Luego pensó: «¡Vaya, qué frase tan buena! ¡Cuánto me gustaría que Stephen hubiera estado aquí para que la escuchara! Pero tendré la satisfacción de decírsela dentro de poco». Iba a tener mucho tiempo para decírsela, pues por la tarde deberían volver por aquel mismo camino para ir a la recepción que ofrecía Queenie, y probablemente tendrían la oportunidad de ver a algunos campesinos entre tanta gente digna de compasión.

* * *

—¿Quieres hablarme de tu entrevista ahora? —dijo Stephen, dejando a un lado su informe y mirando a Jack con tanta atención como el viejo conserje.

—No estuvo muy mal. Y después de haber tenido tiempo de pensar en ella detenidamente, me parece que no estuvo mal en absoluto. Creo que me ascenderán o me darán un barco, una cosa o la otra. Si me nombran capitán de navío, siempre existe la posibilidad, con el tiempo, de conseguir un navío o algún mando como suplente; y si me dan una corbeta, bueno, allá voy.

—¿Qué es un mando como suplente?

—Cuando un capitán de navío está enfermo o desea permanecer en tierra durante un tiempo —esto ocurre a menudo cuando son pares o miembros del Parlamento—, el mando de su navío, durante el tiempo establecido, se le da a otro capitán de navío con media paga. ¿Quieres que te cuente la entrevista desde el principio?

—Sí, por favor.

—Empezó muy bien. El
First Lord
dijo que se alegraba de verme. Ningún otro
First Lord
antes que él se había alegrado de verme o, al menos, todos se las habían arreglado para contener su alegría. ¿Queda café en esa cafetera, Stephen?

—No. Pero podrás tomarte una cerveza dentro de poco; son casi las dos.

—Bueno, empezó muy bien, pero luego cambió de la forma más horrible que pueda imaginarse. Él puso una expresión triste y me dijo que era una lástima que hubiera llegado tan tarde porque «le habría gustado hacer algo por mí». Me sentí descorazonado cuando me habló del Servicio de defensa de puertos y el Servicio de leva, y comprendí que debía cortarle antes de que me hiciera una oferta concreta.

—¿Por qué?

—Porque no sería posible rechazarla. Si uno rechaza un barco porque no le parece adecuado —por ejemplo, porque está en el puerto militar de las Antillas y a uno no le gusta el jurel, el pescado que comen allí— uno queda marcado con una cruz y nunca puede volver a conseguir un nombramiento.

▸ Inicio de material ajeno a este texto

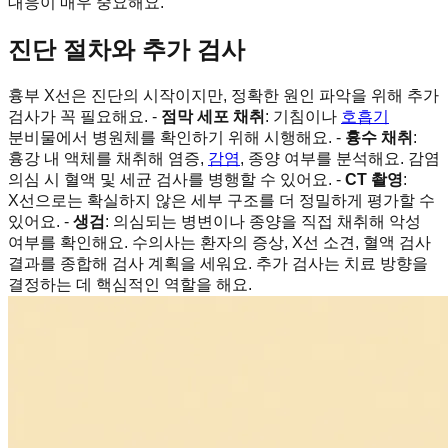
대응이 매우 중요해요.
진단 절차와 추가 검사
흉부 X선은 진단의 시작이지만, 정확한 원인 파악을 위해 추가
검사가 꼭 필요해요. -
점막 세포 채취
: 기침이나
호흡기
분비물에서 병원체를 확인하기 위해 시행해요. -
흉수 채취
:
흉강 내 액체를 채취해 염증,
감염
, 종양 여부를 분석해요. 감염
의심 시 혈액 및 세균 검사를 병행할 수 있어요. -
CT 촬영
:
X선으로는 확실하지 않은 세부 구조를 더 정밀하게 평가할 수
있어요. -
생검
: 의심되는 병변이나 종양을 직접 채취해 악성
여부를 확인해요. 수의사는 환자의 증상, X선 소견, 혈액 검사
결과를 종합해 검사 계획을 세워요. 추가 검사는 치료 방향을
결정하는 데 핵심적인 역할을 해요.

A ellos no les gusta que uno escoja. El bien de la Armada debe ser lo primero, dicen; y tienen toda la razón. Además, no podía decirle que odio el Servicio de guardacostas y el Servicio de leva y que, en cualquier caso, aceptando cualquiera de los dos no podría evitar que me metieran en la cárcel.

—¿Así que pudiste evadir la oferta?

—Sí. Renuncié a mi petición de ascenso y le dije que cualquier cosa que flotara sería buena para mí. No expresé esto con demasiadas palabras, pero él lo entendió enseguida, y después de unos instantes de reflexión y vacilación habló de una «remota posibilidad» y me dijo que volviera la próxima semana. También se ocupará del asunto de mi ascenso. Aunque no existe ningún compromiso por su parte, debo ir a verlo de nuevo la próxima semana. Viniendo de un hombre como lord Melville, esto me parece muy bueno.

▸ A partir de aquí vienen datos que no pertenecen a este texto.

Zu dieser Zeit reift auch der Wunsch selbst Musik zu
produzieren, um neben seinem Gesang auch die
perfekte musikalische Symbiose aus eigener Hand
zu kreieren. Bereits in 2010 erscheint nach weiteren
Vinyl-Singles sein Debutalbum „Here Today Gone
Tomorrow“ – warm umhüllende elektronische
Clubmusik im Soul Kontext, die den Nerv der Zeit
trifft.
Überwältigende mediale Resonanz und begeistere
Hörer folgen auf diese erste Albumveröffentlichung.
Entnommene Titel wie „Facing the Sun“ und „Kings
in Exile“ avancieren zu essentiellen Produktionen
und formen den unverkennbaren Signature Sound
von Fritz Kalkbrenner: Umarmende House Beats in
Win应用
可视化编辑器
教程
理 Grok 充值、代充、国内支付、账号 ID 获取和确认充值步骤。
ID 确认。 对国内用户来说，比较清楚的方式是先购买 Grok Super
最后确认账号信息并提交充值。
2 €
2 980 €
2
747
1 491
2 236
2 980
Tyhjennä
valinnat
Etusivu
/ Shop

—A mí también, querido amigo —dijo Stephen con la mayor convicción que pudo, una gran convicción, porque también había tratado asuntos con el caballero en cuestión en años anteriores, cuando éste era el jefe de los fondos secretos—. A mí también. Ahora comamos y bebamos y pongámonos alegres. Hay salchichas en el escritorio y cerveza en la jarra verde. Yo me regalaré con una tostada con queso.

Los corsarios franceses le habían quitado su reloj Bréguet, así como la mayoría de su ropa, sus instrumentos y sus libros, pero su estómago era tan exacto como un reloj. Y cuando se sentaron a la pequeña mesa junto al fuego para comer, el reloj de la iglesia dio la hora. La tripulación del veloz
Bellone
también le había quitado el dinero que traía de España —que era lo más importante, lo más preciado para él y para Jack— y desde que habían desembarcado en Plymouth estaban viviendo del dinero conseguido con una letra que el padre de Jack había negociado laboriosamente mientras ellos esperaban en sus caballos. Y tenían la esperanza de poder descontar otra girada a nombre de un comerciante de Barcelona llamado Mendoza, poco conocido en la bolsa de Londres.